A faithful copy is required. Print each line of the data exactly and omit the pictures.

──────── Listed entries

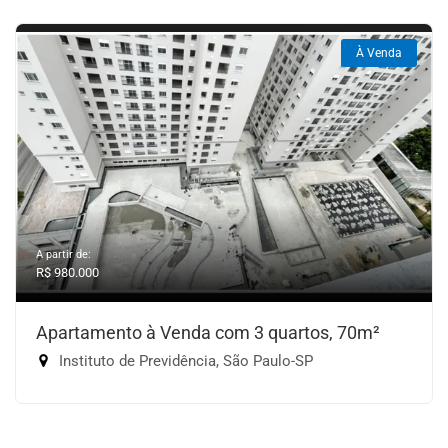
À Venda
A partir de:
R$ 980.000
Apartamento à Venda com 3 quartos, 70m²
Instituto de Previdência, São Paulo-SP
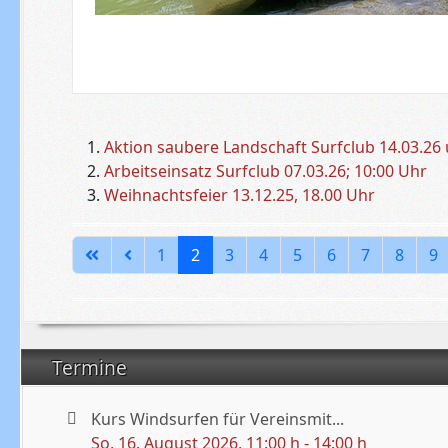
Aktion saubere Landschaft Surfclub 14.03.26
Arbeitseinsatz Surfclub 07.03.26; 10:00 Uhr
Weihnachtsfeier 13.12.25, 18.00 Uhr
1
2
3
4
5
6
7
8
9
Termine
Kurs Windsurfen für Vereinsmit...
So, 16. August 2026
, 11:00 h
-
14:00 h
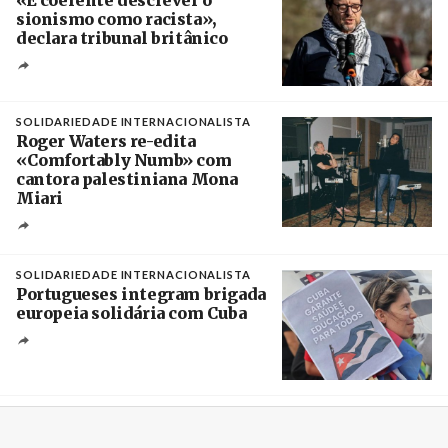
sionismo como racista»,
declara tribunal britânico
Créditos
Rob Browne / The Cradle
SOLIDARIEDADE INTERNACIONALISTA
Roger Waters re-edita
«Comfortably Numb» com
cantora palestiniana Mona
Miari
Crédito
SOLIDARIEDADE INTERNACIONALISTA
Portugueses integram brigada
europeia solidária com Cuba
Créditos
Manuel de Almeida / Agência Lusa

────────────────

**Exercise output**
À Venda
A partir de:
R$ 980.000
Apartamento à Venda com 3 quartos, 70m²
Instituto de Previdência, São Paulo-SP
Aktion saubere Landschaft Surfclub 14.03.26
Arbeitseinsatz Surfclub 07.03.26; 10:00 Uhr
Weihnachtsfeier 13.12.25, 18.00 Uhr
1
2
3
4
5
6
7
8
9
Termine
Kurs Windsurfen für Vereinsmit...
So, 16. August 2026
, 11:00 h
-
14:00 h
sionismo como racista»,
declara tribunal britânico
Créditos
Rob Browne / The Cradle
SOLIDARIEDADE INTERNACIONALISTA
Roger Waters re-edita
«Comfortably Numb» com
cantora palestiniana Mona
Miari
Crédito
SOLIDARIEDADE INTERNACIONALISTA
Portugueses integram brigada
europeia solidária com Cuba
Créditos
Manuel de Almeida / Agência Lusa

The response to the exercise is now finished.